**Your assignment**
In the data below, the answer is the run of lines from the line containing "渴的症状。有些人还会有便秘小便黄赤的现象。" through the line containing "corlu@birey.com", both included; print it exactly and nothing else.

**Information given**
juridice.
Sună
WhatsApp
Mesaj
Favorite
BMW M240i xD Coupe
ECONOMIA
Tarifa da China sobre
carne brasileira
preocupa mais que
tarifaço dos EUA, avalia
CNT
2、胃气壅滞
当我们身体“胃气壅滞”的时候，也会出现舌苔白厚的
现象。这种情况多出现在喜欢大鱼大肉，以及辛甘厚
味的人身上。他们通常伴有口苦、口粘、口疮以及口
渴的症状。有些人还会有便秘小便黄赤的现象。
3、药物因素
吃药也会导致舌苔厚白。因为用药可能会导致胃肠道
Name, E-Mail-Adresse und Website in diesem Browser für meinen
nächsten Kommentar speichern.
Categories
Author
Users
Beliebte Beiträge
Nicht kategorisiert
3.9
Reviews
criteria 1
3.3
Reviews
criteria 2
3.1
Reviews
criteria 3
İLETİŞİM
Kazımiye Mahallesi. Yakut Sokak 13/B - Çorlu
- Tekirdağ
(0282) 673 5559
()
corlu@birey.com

...

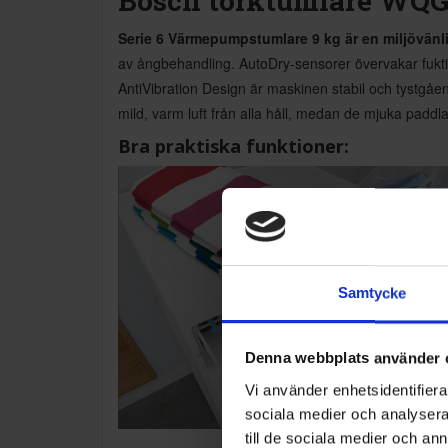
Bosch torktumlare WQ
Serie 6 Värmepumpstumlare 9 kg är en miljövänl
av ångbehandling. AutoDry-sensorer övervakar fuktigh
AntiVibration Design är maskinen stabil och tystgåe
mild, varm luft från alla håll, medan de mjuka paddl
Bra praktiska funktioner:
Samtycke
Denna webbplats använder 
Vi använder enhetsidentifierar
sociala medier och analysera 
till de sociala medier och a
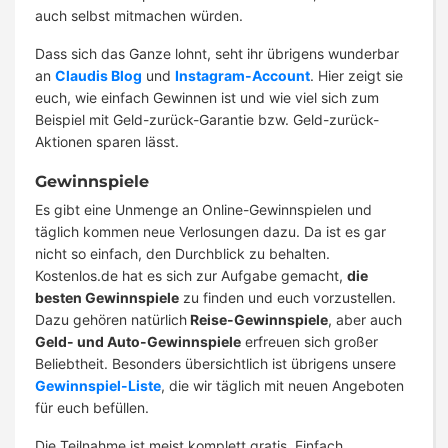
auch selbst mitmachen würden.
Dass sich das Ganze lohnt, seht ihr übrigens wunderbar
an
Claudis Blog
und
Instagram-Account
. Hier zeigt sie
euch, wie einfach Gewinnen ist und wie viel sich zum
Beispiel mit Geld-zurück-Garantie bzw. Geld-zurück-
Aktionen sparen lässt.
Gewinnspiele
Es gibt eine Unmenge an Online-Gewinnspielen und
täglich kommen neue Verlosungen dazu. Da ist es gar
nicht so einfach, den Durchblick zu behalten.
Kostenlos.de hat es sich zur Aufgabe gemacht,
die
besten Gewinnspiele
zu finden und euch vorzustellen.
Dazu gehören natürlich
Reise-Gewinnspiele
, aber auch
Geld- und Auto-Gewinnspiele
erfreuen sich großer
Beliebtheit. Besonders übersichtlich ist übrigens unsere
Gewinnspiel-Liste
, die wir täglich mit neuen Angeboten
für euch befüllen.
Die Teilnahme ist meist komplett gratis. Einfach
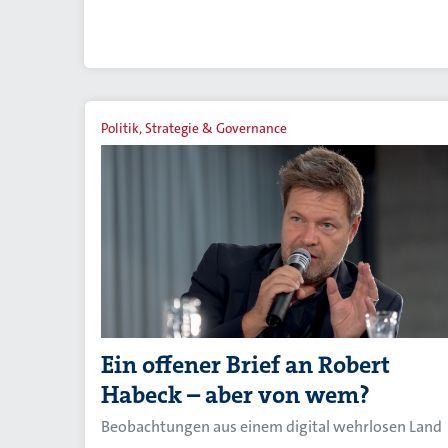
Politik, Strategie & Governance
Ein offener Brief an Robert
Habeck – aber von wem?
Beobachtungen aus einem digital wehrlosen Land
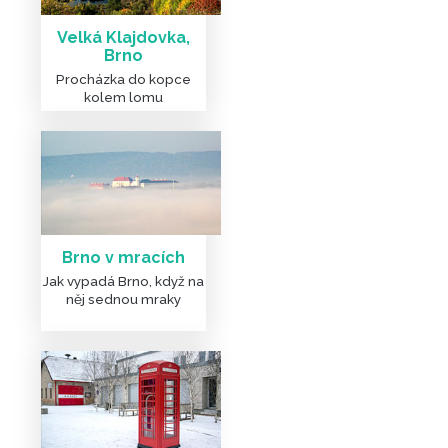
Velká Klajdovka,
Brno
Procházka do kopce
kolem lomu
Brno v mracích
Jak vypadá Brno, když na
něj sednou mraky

**Solution to the problem**
渴的症状。有些人还会有便秘小便黄赤的现象。
3、药物因素
吃药也会导致舌苔厚白。因为用药可能会导致胃肠道
Name, E-Mail-Adresse und Website in diesem Browser für meinen
nächsten Kommentar speichern.
Categories
Author
Users
Beliebte Beiträge
Nicht kategorisiert
3.9
Reviews
criteria 1
3.3
Reviews
criteria 2
3.1
Reviews
criteria 3
İLETİŞİM
Kazımiye Mahallesi. Yakut Sokak 13/B - Çorlu
- Tekirdağ
(0282) 673 5559
()
corlu@birey.com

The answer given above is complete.